• ASSIGNMENT: Give the records again, word for word.

• MATERIAL FOR THIS TASK:
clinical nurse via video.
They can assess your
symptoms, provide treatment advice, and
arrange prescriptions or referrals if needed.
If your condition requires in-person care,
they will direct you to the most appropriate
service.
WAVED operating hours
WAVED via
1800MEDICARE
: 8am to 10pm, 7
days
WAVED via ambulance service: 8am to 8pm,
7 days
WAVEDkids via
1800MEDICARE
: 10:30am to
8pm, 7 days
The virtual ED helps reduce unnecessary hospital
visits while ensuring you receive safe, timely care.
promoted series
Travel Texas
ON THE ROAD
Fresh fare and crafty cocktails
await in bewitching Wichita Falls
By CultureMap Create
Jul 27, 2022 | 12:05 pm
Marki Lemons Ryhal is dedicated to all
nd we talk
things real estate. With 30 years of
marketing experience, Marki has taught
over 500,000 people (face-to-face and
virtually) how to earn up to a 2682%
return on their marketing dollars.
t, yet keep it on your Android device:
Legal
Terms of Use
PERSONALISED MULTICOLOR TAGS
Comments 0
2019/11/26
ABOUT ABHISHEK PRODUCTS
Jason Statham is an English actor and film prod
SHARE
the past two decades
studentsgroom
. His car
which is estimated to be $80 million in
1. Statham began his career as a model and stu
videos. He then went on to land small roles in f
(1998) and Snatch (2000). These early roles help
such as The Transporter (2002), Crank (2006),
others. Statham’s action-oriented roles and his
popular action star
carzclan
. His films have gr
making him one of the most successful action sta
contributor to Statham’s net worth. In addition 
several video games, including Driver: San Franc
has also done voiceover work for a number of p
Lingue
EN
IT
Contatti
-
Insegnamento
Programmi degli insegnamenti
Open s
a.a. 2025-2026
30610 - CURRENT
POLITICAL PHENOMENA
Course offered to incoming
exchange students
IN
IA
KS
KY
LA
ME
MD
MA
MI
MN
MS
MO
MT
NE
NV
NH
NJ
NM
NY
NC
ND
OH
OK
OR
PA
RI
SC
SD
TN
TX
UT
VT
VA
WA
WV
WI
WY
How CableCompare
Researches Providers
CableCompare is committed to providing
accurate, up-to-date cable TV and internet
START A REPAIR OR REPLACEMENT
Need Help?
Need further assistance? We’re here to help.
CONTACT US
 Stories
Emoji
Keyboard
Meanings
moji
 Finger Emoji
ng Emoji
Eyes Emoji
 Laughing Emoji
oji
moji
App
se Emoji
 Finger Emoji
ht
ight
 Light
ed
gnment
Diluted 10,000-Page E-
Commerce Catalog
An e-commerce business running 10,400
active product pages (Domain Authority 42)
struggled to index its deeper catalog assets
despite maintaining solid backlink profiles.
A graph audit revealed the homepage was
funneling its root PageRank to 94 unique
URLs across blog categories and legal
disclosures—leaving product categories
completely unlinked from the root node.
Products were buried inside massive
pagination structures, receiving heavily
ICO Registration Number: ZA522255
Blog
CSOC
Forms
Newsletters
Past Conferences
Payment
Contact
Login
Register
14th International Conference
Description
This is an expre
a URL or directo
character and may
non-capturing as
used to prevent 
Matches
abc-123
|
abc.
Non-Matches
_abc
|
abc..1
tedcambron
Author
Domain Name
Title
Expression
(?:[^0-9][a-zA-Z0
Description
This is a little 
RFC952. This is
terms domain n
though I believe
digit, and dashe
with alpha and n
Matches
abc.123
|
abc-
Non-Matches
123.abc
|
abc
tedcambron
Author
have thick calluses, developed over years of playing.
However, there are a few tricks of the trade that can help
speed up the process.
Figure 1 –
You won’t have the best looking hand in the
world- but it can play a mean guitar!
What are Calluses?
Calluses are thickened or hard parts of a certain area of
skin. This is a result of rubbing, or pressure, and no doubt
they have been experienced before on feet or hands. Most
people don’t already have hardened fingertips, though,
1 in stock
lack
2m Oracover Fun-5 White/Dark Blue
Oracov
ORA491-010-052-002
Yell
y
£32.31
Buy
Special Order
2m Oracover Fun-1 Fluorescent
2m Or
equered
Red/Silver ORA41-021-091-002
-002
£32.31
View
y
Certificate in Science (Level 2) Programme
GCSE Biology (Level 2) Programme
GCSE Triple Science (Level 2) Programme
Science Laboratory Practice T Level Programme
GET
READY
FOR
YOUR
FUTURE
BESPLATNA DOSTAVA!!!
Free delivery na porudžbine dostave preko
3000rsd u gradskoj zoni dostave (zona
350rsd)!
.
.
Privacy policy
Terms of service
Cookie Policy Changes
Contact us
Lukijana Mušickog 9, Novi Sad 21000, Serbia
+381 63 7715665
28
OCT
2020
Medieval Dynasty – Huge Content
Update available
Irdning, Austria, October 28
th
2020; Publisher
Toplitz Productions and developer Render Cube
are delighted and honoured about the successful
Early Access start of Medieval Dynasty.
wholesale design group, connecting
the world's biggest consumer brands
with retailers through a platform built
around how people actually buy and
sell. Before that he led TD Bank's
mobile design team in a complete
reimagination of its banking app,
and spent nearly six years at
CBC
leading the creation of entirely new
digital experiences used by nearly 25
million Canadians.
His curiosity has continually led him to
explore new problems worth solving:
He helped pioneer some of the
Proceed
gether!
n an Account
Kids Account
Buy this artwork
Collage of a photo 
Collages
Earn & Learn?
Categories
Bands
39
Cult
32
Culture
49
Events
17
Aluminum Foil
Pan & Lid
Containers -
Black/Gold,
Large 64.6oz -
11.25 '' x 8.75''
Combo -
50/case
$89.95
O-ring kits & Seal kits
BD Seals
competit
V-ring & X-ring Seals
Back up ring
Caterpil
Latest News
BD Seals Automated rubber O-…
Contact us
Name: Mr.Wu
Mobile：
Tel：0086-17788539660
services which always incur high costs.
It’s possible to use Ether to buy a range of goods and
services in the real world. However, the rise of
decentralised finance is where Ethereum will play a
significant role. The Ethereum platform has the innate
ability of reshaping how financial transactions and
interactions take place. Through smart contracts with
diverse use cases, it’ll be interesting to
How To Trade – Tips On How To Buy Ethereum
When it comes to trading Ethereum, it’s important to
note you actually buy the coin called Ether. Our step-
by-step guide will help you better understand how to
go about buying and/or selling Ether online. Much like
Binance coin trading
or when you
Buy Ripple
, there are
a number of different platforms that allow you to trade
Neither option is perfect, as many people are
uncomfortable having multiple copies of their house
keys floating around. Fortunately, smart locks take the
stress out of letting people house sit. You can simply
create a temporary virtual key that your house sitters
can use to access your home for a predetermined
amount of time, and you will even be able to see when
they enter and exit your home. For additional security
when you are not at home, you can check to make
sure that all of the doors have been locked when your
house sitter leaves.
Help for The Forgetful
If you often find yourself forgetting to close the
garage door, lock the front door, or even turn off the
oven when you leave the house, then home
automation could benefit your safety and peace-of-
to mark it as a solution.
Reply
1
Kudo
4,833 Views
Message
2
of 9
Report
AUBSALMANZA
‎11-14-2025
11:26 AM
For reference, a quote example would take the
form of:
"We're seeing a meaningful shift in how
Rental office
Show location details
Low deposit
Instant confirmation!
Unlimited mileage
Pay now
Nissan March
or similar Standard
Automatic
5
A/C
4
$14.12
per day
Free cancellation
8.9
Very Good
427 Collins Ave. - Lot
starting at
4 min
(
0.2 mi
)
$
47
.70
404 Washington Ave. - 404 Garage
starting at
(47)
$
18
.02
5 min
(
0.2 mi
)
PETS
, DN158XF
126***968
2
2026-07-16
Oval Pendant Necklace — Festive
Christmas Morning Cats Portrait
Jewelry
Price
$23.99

• YOUR SOLUTION:
clinical nurse via video.
They can assess your
symptoms, provide treatment advice, and
arrange prescriptions or referrals if needed.
If your condition requires in-person care,
they will direct you to the most appropriate
service.
WAVED operating hours
WAVED via
1800MEDICARE
: 8am to 10pm, 7
days
WAVED via ambulance service: 8am to 8pm,
7 days
WAVEDkids via
1800MEDICARE
: 10:30am to
8pm, 7 days
The virtual ED helps reduce unnecessary hospital
visits while ensuring you receive safe, timely care.
promoted series
Travel Texas
ON THE ROAD
Fresh fare and crafty cocktails
await in bewitching Wichita Falls
By CultureMap Create
Jul 27, 2022 | 12:05 pm
Marki Lemons Ryhal is dedicated to all
nd we talk
things real estate. With 30 years of
marketing experience, Marki has taught
over 500,000 people (face-to-face and
virtually) how to earn up to a 2682%
return on their marketing dollars.
t, yet keep it on your Android device:
Legal
Terms of Use
PERSONALISED MULTICOLOR TAGS
Comments 0
2019/11/26
ABOUT ABHISHEK PRODUCTS
Jason Statham is an English actor and film prod
SHARE
the past two decades
studentsgroom
. His car
which is estimated to be $80 million in
1. Statham began his career as a model and stu
videos. He then went on to land small roles in f
(1998) and Snatch (2000). These early roles help
such as The Transporter (2002), Crank (2006),
others. Statham’s action-oriented roles and his
popular action star
carzclan
. His films have gr
making him one of the most successful action sta
contributor to Statham’s net worth. In addition 
several video games, including Driver: San Franc
has also done voiceover work for a number of p
Lingue
EN
IT
Contatti
-
Insegnamento
Programmi degli insegnamenti
Open s
a.a. 2025-2026
30610 - CURRENT
POLITICAL PHENOMENA
Course offered to incoming
exchange students
IN
IA
KS
KY
LA
ME
MD
MA
MI
MN
MS
MO
MT
NE
NV
NH
NJ
NM
NY
NC
ND
OH
OK
OR
PA
RI
SC
SD
TN
TX
UT
VT
VA
WA
WV
WI
WY
How CableCompare
Researches Providers
CableCompare is committed to providing
accurate, up-to-date cable TV and internet
START A REPAIR OR REPLACEMENT
Need Help?
Need further assistance? We’re here to help.
CONTACT US
 Stories
Emoji
Keyboard
Meanings
moji
 Finger Emoji
ng Emoji
Eyes Emoji
 Laughing Emoji
oji
moji
App
se Emoji
 Finger Emoji
ht
ight
 Light
ed
gnment
Diluted 10,000-Page E-
Commerce Catalog
An e-commerce business running 10,400
active product pages (Domain Authority 42)
struggled to index its deeper catalog assets
despite maintaining solid backlink profiles.
A graph audit revealed the homepage was
funneling its root PageRank to 94 unique
URLs across blog categories and legal
disclosures—leaving product categories
completely unlinked from the root node.
Products were buried inside massive
pagination structures, receiving heavily
ICO Registration Number: ZA522255
Blog
CSOC
Forms
Newsletters
Past Conferences
Payment
Contact
Login
Register
14th International Conference
Description
This is an expre
a URL or directo
character and may
non-capturing as
used to prevent 
Matches
abc-123
|
abc.
Non-Matches
_abc
|
abc..1
tedcambron
Author
Domain Name
Title
Expression
(?:[^0-9][a-zA-Z0
Description
This is a little 
RFC952. This is
terms domain n
though I believe
digit, and dashe
with alpha and n
Matches
abc.123
|
abc-
Non-Matches
123.abc
|
abc
tedcambron
Author
have thick calluses, developed over years of playing.
However, there are a few tricks of the trade that can help
speed up the process.
Figure 1 –
You won’t have the best looking hand in the
world- but it can play a mean guitar!
What are Calluses?
Calluses are thickened or hard parts of a certain area of
skin. This is a result of rubbing, or pressure, and no doubt
they have been experienced before on feet or hands. Most
people don’t already have hardened fingertips, though,
1 in stock
lack
2m Oracover Fun-5 White/Dark Blue
Oracov
ORA491-010-052-002
Yell
y
£32.31
Buy
Special Order
2m Oracover Fun-1 Fluorescent
2m Or
equered
Red/Silver ORA41-021-091-002
-002
£32.31
View
y
Certificate in Science (Level 2) Programme
GCSE Biology (Level 2) Programme
GCSE Triple Science (Level 2) Programme
Science Laboratory Practice T Level Programme
GET
READY
FOR
YOUR
FUTURE
BESPLATNA DOSTAVA!!!
Free delivery na porudžbine dostave preko
3000rsd u gradskoj zoni dostave (zona
350rsd)!
.
.
Privacy policy
Terms of service
Cookie Policy Changes
Contact us
Lukijana Mušickog 9, Novi Sad 21000, Serbia
+381 63 7715665
28
OCT
2020
Medieval Dynasty – Huge Content
Update available
Irdning, Austria, October 28
th
2020; Publisher
Toplitz Productions and developer Render Cube
are delighted and honoured about the successful
Early Access start of Medieval Dynasty.
wholesale design group, connecting
the world's biggest consumer brands
with retailers through a platform built
around how people actually buy and
sell. Before that he led TD Bank's
mobile design team in a complete
reimagination of its banking app,
and spent nearly six years at
CBC
leading the creation of entirely new
digital experiences used by nearly 25
million Canadians.
His curiosity has continually led him to
explore new problems worth solving:
He helped pioneer some of the
Proceed
gether!
n an Account
Kids Account
Buy this artwork
Collage of a photo 
Collages
Earn & Learn?
Categories
Bands
39
Cult
32
Culture
49
Events
17
Aluminum Foil
Pan & Lid
Containers -
Black/Gold,
Large 64.6oz -
11.25 '' x 8.75''
Combo -
50/case
$89.95
O-ring kits & Seal kits
BD Seals
competit
V-ring & X-ring Seals
Back up ring
Caterpil
Latest News
BD Seals Automated rubber O-…
Contact us
Name: Mr.Wu
Mobile：
Tel：0086-17788539660
services which always incur high costs.
It’s possible to use Ether to buy a range of goods and
services in the real world. However, the rise of
decentralised finance is where Ethereum will play a
significant role. The Ethereum platform has the innate
ability of reshaping how financial transactions and
interactions take place. Through smart contracts with
diverse use cases, it’ll be interesting to
How To Trade – Tips On How To Buy Ethereum
When it comes to trading Ethereum, it’s important to
note you actually buy the coin called Ether. Our step-
by-step guide will help you better understand how to
go about buying and/or selling Ether online. Much like
Binance coin trading
or when you
Buy Ripple
, there are
a number of different platforms that allow you to trade
Neither option is perfect, as many people are
uncomfortable having multiple copies of their house
keys floating around. Fortunately, smart locks take the
stress out of letting people house sit. You can simply
create a temporary virtual key that your house sitters
can use to access your home for a predetermined
amount of time, and you will even be able to see when
they enter and exit your home. For additional security
when you are not at home, you can check to make
sure that all of the doors have been locked when your
house sitter leaves.
Help for The Forgetful
If you often find yourself forgetting to close the
garage door, lock the front door, or even turn off the
oven when you leave the house, then home
automation could benefit your safety and peace-of-
to mark it as a solution.
Reply
1
Kudo
4,833 Views
Message
2
of 9
Report
AUBSALMANZA
‎11-14-2025
11:26 AM
For reference, a quote example would take the
form of:
"We're seeing a meaningful shift in how
Rental office
Show location details
Low deposit
Instant confirmation!
Unlimited mileage
Pay now
Nissan March
or similar Standard
Automatic
5
A/C
4
$14.12
per day
Free cancellation
8.9
Very Good
427 Collins Ave. - Lot
starting at
4 min
(
0.2 mi
)
$
47
.70
404 Washington Ave. - 404 Garage
starting at
(47)
$
18
.02
5 min
(
0.2 mi
)
PETS
, DN158XF
126***968
2
2026-07-16
Oval Pendant Necklace — Festive
Christmas Morning Cats Portrait
Jewelry
Price
$23.99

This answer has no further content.